SIL 3 Mechanical Devices, Really? | Risknowlogy

SIL 3 Mechanical Devices, Really?

Michel Houtermans 2016-10-01 Certification, Global, Knowledge, Questions & Answers

There are many manufactures of mechanical devices (valves, actuators, etc) that claim that their devices can be used in SIL 3 applications. In this post I am going to explain that most mechanical devices actually will never achieve SIL 3. In order to come to this conclusion I first need to explain a few basic concepts which include architectural constraints, Type, HFT and SFF. Yes, sorry about that. It is the only way to understand that not all claimed SIL 3 is really SIL 3.

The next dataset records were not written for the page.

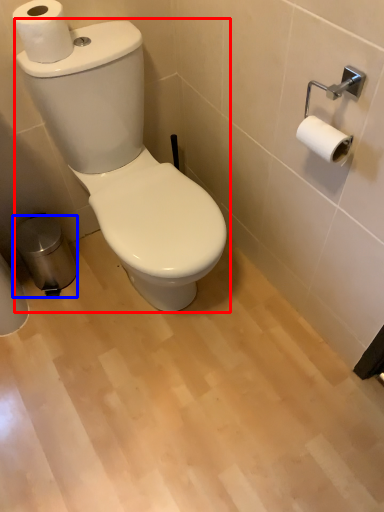 Question: Which of the following is the closest to the observer, toilet (highlighted by a red box) or trash bin/can (highlighted by a blue box)?

Choices:
 (A) toilet
 (B) trash bin/can

Answer: (A) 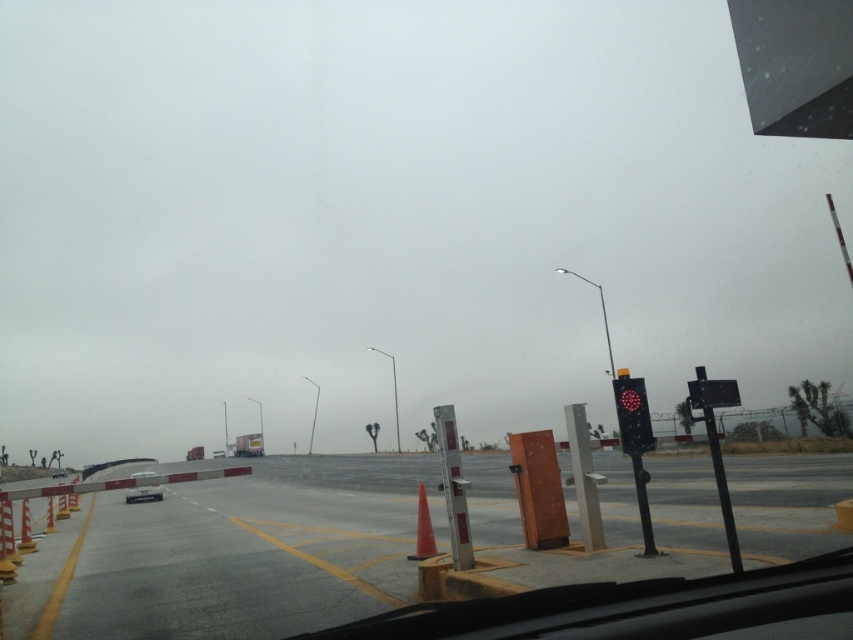 You are driving a car and see the point at coordinates (722, 490). What object is located at that point?

The point at coordinates (722, 490) indicates a black plastic traffic light at right.

You are driving a car and want to see the orange matte traffic cone at center through the transparent glass windshield at lower center. Is the cone visible through the windshield?

The transparent glass windshield at lower center is in front of the orange matte traffic cone at center, so yes, the cone is visible through the windshield.

You are driving a car that is 5 meters long. You need to pass between the orange matte traffic cone at center and the orange matte traffic cone at left. Can your car fit through the space between them without touching either cone?

The distance between the orange matte traffic cone at center and the orange matte traffic cone at left is 9.15 meters. Since your car is only 5 meters long, it can fit through the space between them without touching either cone.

IEC 61508 does not allow you to just design any architecture. What IEC 61508 does allow is summarised in the architectural constraints table below. This table represents one of around a thousand SIL requirements that exist in the IEC 61508 standard. When the Type, the Hardware Fault Tolerance (HFT) and the Safety Failure Fraction (SFF) are known, this table will tell you which SIL potentially can be achieved. Just take into account that in order to really meet that SIL level, many other SIL requirements need to be addressed as well.

Architectural Constraints 61508

The IEC 61508 standard makes a differentiation between Type A and Type B devices. Type A devices are typically mechanical devices like actuators, valves, solenoid valves, relays and so on. They are considered to be “simple” devices compared to Type B devices which are “complex”. Any device with software inside is a Type B device as it is based on complex electronics. For example, smart transmitters and programmable electronic logic solvers.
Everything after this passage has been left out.